Es ist wieder die Zeit des Jahres: Die Brutsaison hat begonnen. Während der Brutsaison werden in Naturschutzgebieten viele junge Tiere geboren. Diese Jungen sind empfindlich und benötigen Ruhe und Raum, um heranwachsen zu können. Menschliches Verhalten kann diese Ruhe oft unbewusst stören. Naturorganisationen, wichtige Partner in vielen Nationalparks, möchten zusammen mit Besuchern jungen Tieren die bestmöglichen Chancen für einen guten Start ins Leben geben. Mit dem Aufruf "Schützt die Jungen" bitten sie Wanderer, Radfahrer, Hundebesitzer und Wassersportler gerade in der Brutsaison, bewusst und sorgfältig mit der Natur und den dort lebenden Tieren umzugehen. Hilfst du mit und schützt du die Jungen? 

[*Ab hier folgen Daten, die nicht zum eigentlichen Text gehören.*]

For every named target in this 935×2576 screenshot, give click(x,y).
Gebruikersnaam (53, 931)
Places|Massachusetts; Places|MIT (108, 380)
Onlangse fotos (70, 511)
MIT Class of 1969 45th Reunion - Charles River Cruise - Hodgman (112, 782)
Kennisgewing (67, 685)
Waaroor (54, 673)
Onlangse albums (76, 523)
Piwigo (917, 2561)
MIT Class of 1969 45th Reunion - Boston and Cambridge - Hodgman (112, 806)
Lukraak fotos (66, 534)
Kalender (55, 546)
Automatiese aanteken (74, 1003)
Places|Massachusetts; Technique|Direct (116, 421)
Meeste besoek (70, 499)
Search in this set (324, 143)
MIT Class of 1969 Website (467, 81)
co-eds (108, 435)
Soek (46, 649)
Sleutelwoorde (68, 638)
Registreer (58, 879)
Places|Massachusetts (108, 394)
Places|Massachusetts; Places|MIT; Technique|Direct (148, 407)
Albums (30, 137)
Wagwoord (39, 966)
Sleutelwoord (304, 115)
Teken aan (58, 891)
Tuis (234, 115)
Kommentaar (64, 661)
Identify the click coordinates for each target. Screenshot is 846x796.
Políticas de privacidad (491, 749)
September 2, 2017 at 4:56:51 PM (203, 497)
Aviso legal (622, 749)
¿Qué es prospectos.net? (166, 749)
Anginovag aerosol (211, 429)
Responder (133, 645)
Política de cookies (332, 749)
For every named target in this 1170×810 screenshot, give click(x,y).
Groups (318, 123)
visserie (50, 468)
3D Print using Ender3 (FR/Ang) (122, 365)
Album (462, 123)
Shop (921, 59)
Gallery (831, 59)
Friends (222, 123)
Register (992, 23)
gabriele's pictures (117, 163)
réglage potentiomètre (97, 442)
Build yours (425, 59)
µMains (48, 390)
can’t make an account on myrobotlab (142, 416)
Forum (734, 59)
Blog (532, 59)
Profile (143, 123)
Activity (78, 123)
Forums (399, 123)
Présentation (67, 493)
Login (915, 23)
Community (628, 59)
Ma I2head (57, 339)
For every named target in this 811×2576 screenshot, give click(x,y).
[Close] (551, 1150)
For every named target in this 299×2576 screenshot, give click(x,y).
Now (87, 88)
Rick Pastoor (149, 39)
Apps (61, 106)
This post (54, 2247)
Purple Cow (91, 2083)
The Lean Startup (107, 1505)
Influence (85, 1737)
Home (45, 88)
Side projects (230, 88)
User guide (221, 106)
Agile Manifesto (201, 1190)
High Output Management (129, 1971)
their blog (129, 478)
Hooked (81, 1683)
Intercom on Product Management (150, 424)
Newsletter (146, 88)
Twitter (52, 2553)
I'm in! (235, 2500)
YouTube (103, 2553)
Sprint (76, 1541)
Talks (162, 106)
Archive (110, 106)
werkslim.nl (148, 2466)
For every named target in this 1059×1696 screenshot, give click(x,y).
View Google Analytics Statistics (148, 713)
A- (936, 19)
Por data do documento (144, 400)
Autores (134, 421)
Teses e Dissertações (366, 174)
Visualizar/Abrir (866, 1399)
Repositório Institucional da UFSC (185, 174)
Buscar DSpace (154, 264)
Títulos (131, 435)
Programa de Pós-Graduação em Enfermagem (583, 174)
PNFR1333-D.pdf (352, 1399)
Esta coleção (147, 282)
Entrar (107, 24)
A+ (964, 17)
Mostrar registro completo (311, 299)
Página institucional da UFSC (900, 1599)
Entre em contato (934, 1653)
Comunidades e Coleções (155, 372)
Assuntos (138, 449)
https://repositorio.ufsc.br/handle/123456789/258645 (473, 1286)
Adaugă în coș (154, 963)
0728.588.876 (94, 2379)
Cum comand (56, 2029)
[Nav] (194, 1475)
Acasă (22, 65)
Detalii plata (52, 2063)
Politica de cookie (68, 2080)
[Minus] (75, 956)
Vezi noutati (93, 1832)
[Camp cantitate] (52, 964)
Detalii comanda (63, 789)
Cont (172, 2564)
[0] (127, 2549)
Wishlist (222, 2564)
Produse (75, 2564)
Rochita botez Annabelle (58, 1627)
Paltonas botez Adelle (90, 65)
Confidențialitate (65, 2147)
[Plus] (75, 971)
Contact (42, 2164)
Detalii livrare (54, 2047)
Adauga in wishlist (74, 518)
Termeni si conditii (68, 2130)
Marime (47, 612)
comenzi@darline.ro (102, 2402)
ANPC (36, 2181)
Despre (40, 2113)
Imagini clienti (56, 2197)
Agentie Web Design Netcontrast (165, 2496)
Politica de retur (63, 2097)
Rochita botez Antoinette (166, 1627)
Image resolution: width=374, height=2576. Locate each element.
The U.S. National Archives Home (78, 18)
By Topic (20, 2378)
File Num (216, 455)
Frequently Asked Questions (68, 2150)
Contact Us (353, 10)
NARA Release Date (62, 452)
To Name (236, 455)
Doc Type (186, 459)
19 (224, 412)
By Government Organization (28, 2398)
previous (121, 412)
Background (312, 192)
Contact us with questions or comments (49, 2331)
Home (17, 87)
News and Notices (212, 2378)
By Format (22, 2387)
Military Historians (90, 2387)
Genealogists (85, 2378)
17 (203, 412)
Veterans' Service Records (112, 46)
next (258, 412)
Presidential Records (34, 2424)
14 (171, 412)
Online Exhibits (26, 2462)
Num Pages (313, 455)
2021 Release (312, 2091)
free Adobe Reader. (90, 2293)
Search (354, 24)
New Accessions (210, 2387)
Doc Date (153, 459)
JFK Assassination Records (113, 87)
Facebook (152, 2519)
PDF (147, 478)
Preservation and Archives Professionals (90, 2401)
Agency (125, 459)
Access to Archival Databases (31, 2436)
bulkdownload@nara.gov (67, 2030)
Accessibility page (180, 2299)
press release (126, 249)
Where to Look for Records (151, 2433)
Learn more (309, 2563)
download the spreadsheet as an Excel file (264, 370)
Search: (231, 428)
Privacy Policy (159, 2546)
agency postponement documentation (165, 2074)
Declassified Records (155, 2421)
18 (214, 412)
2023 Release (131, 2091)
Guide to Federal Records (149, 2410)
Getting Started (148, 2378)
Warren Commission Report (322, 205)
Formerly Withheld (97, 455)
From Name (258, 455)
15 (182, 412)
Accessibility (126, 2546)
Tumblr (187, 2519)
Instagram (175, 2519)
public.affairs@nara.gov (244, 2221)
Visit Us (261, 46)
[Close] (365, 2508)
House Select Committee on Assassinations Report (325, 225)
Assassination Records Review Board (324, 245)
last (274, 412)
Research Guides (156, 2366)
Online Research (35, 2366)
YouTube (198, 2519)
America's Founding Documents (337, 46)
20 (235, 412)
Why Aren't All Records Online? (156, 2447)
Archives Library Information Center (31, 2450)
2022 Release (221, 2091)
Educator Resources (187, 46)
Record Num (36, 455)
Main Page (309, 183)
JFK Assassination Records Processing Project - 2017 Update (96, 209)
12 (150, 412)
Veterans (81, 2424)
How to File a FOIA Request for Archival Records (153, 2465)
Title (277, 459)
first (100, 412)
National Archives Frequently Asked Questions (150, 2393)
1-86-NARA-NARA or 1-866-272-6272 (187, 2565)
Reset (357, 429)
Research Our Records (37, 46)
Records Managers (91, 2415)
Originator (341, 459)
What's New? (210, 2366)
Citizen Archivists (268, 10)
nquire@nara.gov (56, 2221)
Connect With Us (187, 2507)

Auf Tiere in der Brutsaison Rücksicht nehmen bedeutet: auf den Wegen bleiben, Hunde an der Leine führen, Abstand zu Ufern halten und langsam fahren. Das bietet Vögeln, aber auch Säugetieren wie Rehen und Hasen, Ruhe. So tragen Erholungssuchende zur Schaffung von Raum für neues Leben in der niederländischen Natur bei.

Brutsaison

Die Brutsaison dauert vom 15. März bis zum 15. Juli. Ab dem frühen Frühjahr suchen viele Tiere ihren Partner, bauen Nester, legen Eier und bekommen Junge. Vögel und Wildtiere sind in dieser Zeit mit ihren Jungen besonders empfindlich und störanfällig. In dieser Zeit brüten die meisten Vogelarten. Einige Arten beginnen früher, wie der Graureiher und der Waldkauz, und einige Arten brüten sogar länger, wie einige Singvögel. Deshalb ist es wichtig, auch außerhalb dieser festen Zeit aufmerksam zu sein und Störungen zu vermeiden.

Bewusstseinsbildung

"Schützt die Jungen" baut auf der vorherigen Brutsaison-Kampagne der gemeinsamen Naturorganisationen auf und macht Besucher von Naturschutzgebieten darauf aufmerksam, was sie tun können, um jungen Tieren zu helfen. Gemeinsam sorgen wir dafür, dass die Natur während der Brutsaison ein sicherer Ort für junges Leben bleibt. Die Kampagne "Schützt die Jungen" ist eine Initiative von Staatsbosbeheer, Natuurmonumenten und LandschappenNL und wird finanziell unterstützt von Collectief Natuurinclusief und kommunikativ von Provinzen, Naturorganisationen, Erholungsschappen, Nationalparks, Tourismus- und Freizeitbranche, Benutzergruppen und anderen Organisationen.